Friday I read the strangest, most infuriating book review (on the front page of the New York Times Arts Section) I have ever seen. Minutes later, while I was still shaking my head, Larry called to rant about the "smug" review of Eating Animals by Jonathan Safran Foer, a book we had both recently read. "What's wrong with that reviewer?" he yelled in my ear. "Doesn't she care about fecal soup?!" See for yourself, read the concluding paragraph of Michiko Kakutani's review and tell me if it isn't completely insane:
It's arguments like this that undermine the many more valid observations in this book, and make readers wonder how the author can expend so much energy and caring on the fate of pigs and chickens, when, say, malaria kills nearly a million people a year (most of them children), and conflict and disease in Congo since the mid-1990s have left an estimated five million dead and hundreds of thousands of women and girls raped and have driven more than a million people from their homes.
Since Kakutani believes that caring is a zero-sum game, and that most of us are too pea -brained to care about more than one thing at a time, she felt it was important to put Foer in his place for raising a voice against factory farming -- an industry that, let's face it, is merely really, really, really horrible.
Since reading her review, we've found it difficult to remember why we ever cared about what kind of car we drive, or whether to pay or shoplift, or who to punch and when. She's right: in the bright light of malaria, everything else is invisible. So no more money to the NRDC, no more hand wringing about health care, and no more helping old ladies across the street. Screw you, injured person lying against the curb, there are hungry kids somewhere else! Better still, here's a kick!
One of the many problems with Kakutani's lame and flamboyantly irrational review is that it suggests her own irrelevancy. If one shouldn't spend time and energy worrying about 50 billion factory-farmed animals (and the attendant environmental and human health effects, which comprise the other half of Foer's book, and are curiously ignored in the review), then one most definitely shouldn't spend time reviewing books. How many kids did Kakutani's recent columns of text on Sarah Palin--"...she does a lively job of conveying the frontier feel of the 49th state..." -- save?
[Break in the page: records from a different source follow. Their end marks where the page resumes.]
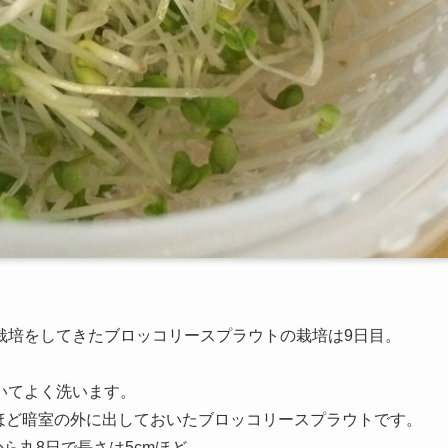
栽培をしてきたブロッコリースプラウトの栽培は9日目。
いてよく洗います。
間ほど暗室の外に出しておいたブロッコリースプラウトです。
ら丸8日で長さは5cmほど。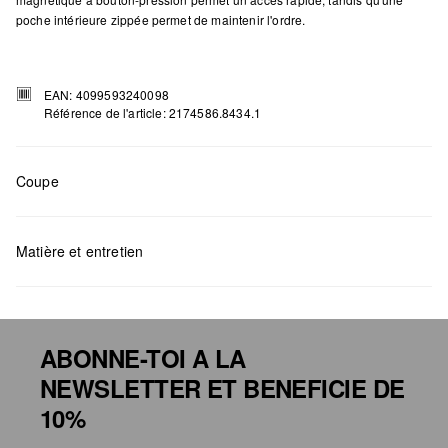
poche intérieure zippée permet de maintenir l'ordre.
EAN: 4099593240098
Référence de l'article: 2174586.8434.1
Coupe
Mesures:
H x L x P (cm) : 25 x 22 x 11,5
Matière et entretien
ABONNE-TOI A LA
NEWSLETTER ET BENEFICIE DE
Détergents au chlore interdits
10%
Ne pas mettre au sèche-linge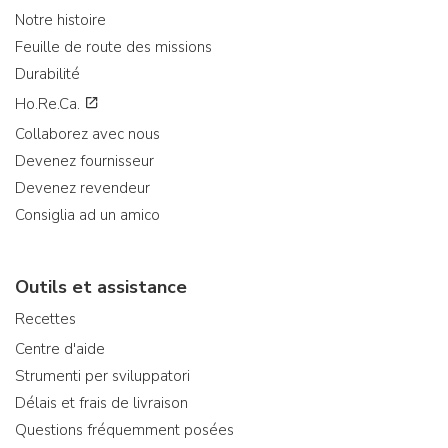
Notre histoire
Feuille de route des missions
Durabilité
Ho.Re.Ca.
Collaborez avec nous
Devenez fournisseur
Devenez revendeur
Consiglia ad un amico
Outils et assistance
Recettes
Centre d'aide
Strumenti per sviluppatori
Délais et frais de livraison
Questions fréquemment posées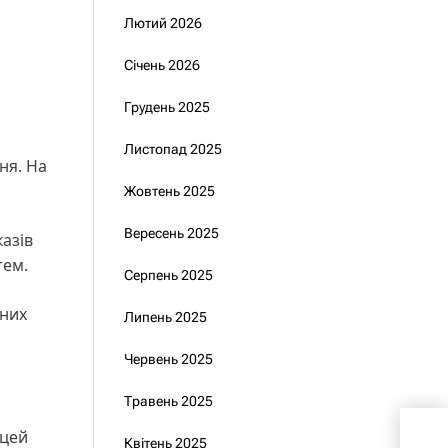
Лютий 2026
Січень 2026
і
Грудень 2025
Листопад 2025
ня. На
Жовтень 2025
Вересень 2025
азів
тем.
Серпень 2025
вних
Липень 2025
Червень 2025
Травень 2025
Спі
 цей
Квітень 2025
При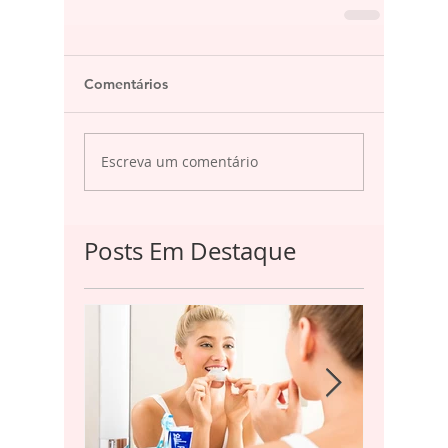
Comentários
Escreva um comentário
Posts Em Destaque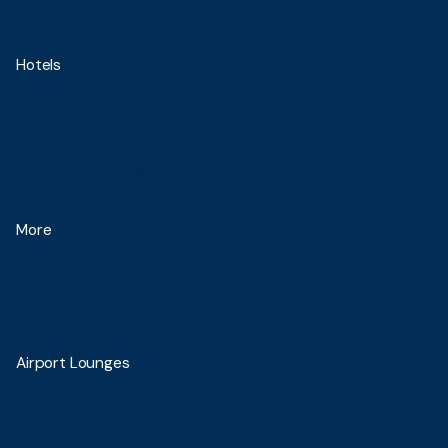
Hotels
Blue Sky Hotel Balikpapan
Blue Sky Pandurata Boutique Hotel
Blue Sky Hotel Petamburan
More
About Us
News
Contact Us
Airport Lounges
Blue Sky Premier Jakarta T-1C
Blue Sky Premier Jakarta T 2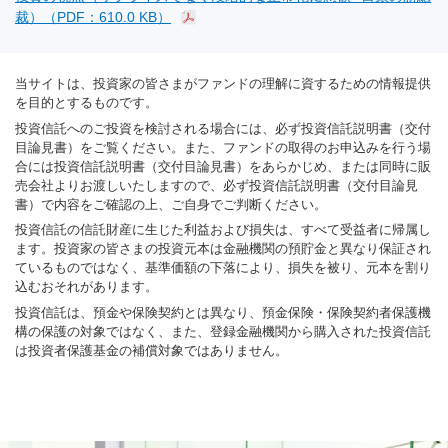
裁）（PDF：610.0 KB）
当サイトは、投資家の皆さまがファンドの理解に資するための情報提供
を目的とするものです。
投資信託へのご投資を検討される場合には、必ず投資信託説明書（交付
目論見書）をご覧ください。また、ファンドの取得のお申込みを行う場
合には投資信託説明書（交付目論見書）をあらかじめ、または同時に販
売会社よりお渡しいたしますので、必ず投資信託説明書（交付目論見
書）で内容をご確認の上、ご自身でご判断ください。
投資信託の信託財産に生じた利益および損失は、すべて受益者に帰属し
ます。投資家の皆さまの投資元本は金融機関の預貯金と異なり保証され
ているものではなく、基準価額の下落により、損失を被り、元本を割り
込むおそれがあります。
投資信託は、預金や保険契約とは異なり、預金保険・保険契約者保護機
構の保護の対象ではなく、また、登録金融機関から購入された投資信託
は投資者保護基金の補償対象ではありません。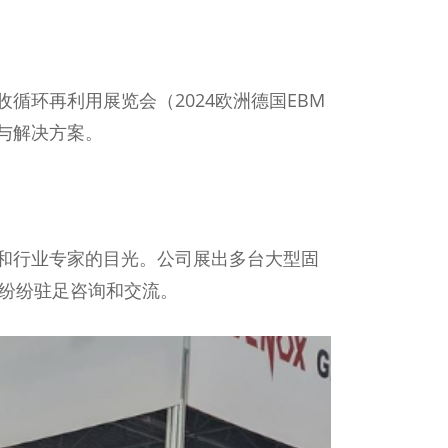
收循环再利用展览会（2024欧洲德国EBM
与解决方案。
和行业专家的目光。公司展出多台大型固
，纷纷驻足咨询和交流。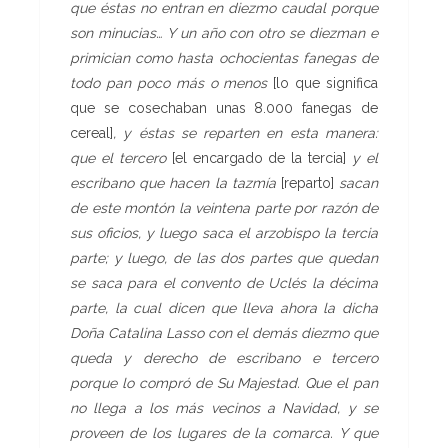
que éstas no entran en diezmo caudal porque
son minucias… Y un año con otro se diezman e
primician como hasta ochocientas fanegas de
todo pan poco más o menos
[lo que significa
que se cosechaban unas 8.000 fanegas de
cereal]
, y éstas se reparten en esta manera:
que el tercero
[el encargado de la tercia]
y el
escribano que hacen la tazmía
[reparto]
sacan
de este montón la veintena parte por razón de
sus oficios, y luego saca el arzobispo la tercia
parte; y luego, de las dos partes que quedan
se saca para el convento de Uclés la décima
parte, la cual dicen que lleva ahora la dicha
Doña Catalina Lasso con el demás diezmo que
queda y derecho de escribano e tercero
porque lo compró de Su Majestad. Que el pan
no llega a los más vecinos a Navidad, y se
proveen de los lugares de la comarca. Y que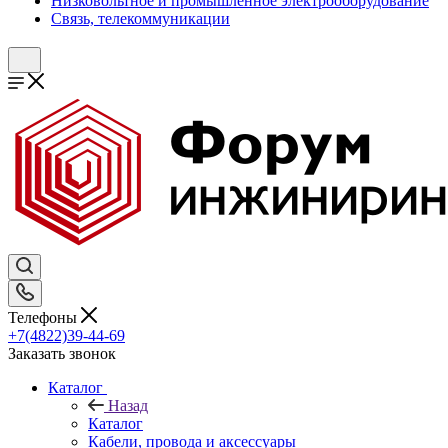
Низковольтное и промышленное электрооборудование
Связь, телекоммуникации
Телефоны
+7(4822)39-44-69
Заказать звонок
Каталог
Назад
Каталог
Кабели, провода и аксессуары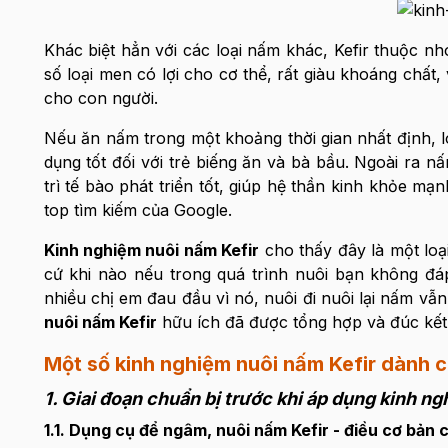
Khác biệt hẳn với các loại nấm khác, Kefir thuộc n
số loại men có lợi cho cơ thể, rất giàu khoáng chất,
cho con người.
Nếu ăn nấm trong một khoảng thời gian nhất định, lo
dụng tốt đối với trẻ biếng ăn và bà bầu. Ngoài ra n
trì tế bào phát triển tốt, giúp hệ thần kinh khỏe mạ
top tìm kiếm của Google.
Kinh nghiệm nuôi nấm Kefir
cho thấy đây là một loại
cứ khi nào nếu trong quá trình nuôi bạn không đ
nhiều chị em đau đầu vì nó, nuôi đi nuôi lại nấm vẫn
nuôi nấm Kefir
hữu ích đã được tổng hợp và đúc kết l
Một số kinh nghiệm nuôi nấm Kefir dành 
1. Giai đoạn chuẩn bị trước khi áp dụng kinh ng
1.1. Dụng cụ để ngâm, nuôi nấm Kefir - điều cơ bản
Except that we need book reviewers, not in spite of the good they might be doing in the world, but -- in the case of good reviewers -- because of the good they are doing. The function of a reviewer is not to impress her personality at any expense, but to connect readers to books, ideally to those they wouldn't likely find (or want to find) on their own.
We found Foer's book that way. We didn't know Foer, and Eating Animals hadn't crossed our radar yet. Someone said, "Check this out. You're gonna care about this." That was the understatement of the century. What should we care about more than what we are putting into our bodies and feeding our children every day, three times a day? Foer's book raises critical ethical questions we all need to face. I agree with Foer -- who doesn't? -- we shouldn't raise hens in cramped and stacked cages, or pregnant hogs in crates too small to allow for movement. We shouldn't modify animals' bodies in ways that destine them for suffering and steady diets of drugs. We shouldn't remove their appendages without anesthetic. We shouldn't pretend they aren't alive and we shouldn't be eating animals riddled with sickness and disease. We shouldn't be polluting the planet to satisfy our appetites.
Such care is not, as Kakutani implies, excessive. It is basic human decency. And decency never takes away from humans -- not even when it's directed toward animals. It's frankly hard to imagine the person who would argue that it's no big deal to systematically harm animals, while at the same time be a champion of human causes.
What a shame this book didn't have a more thoughtful review.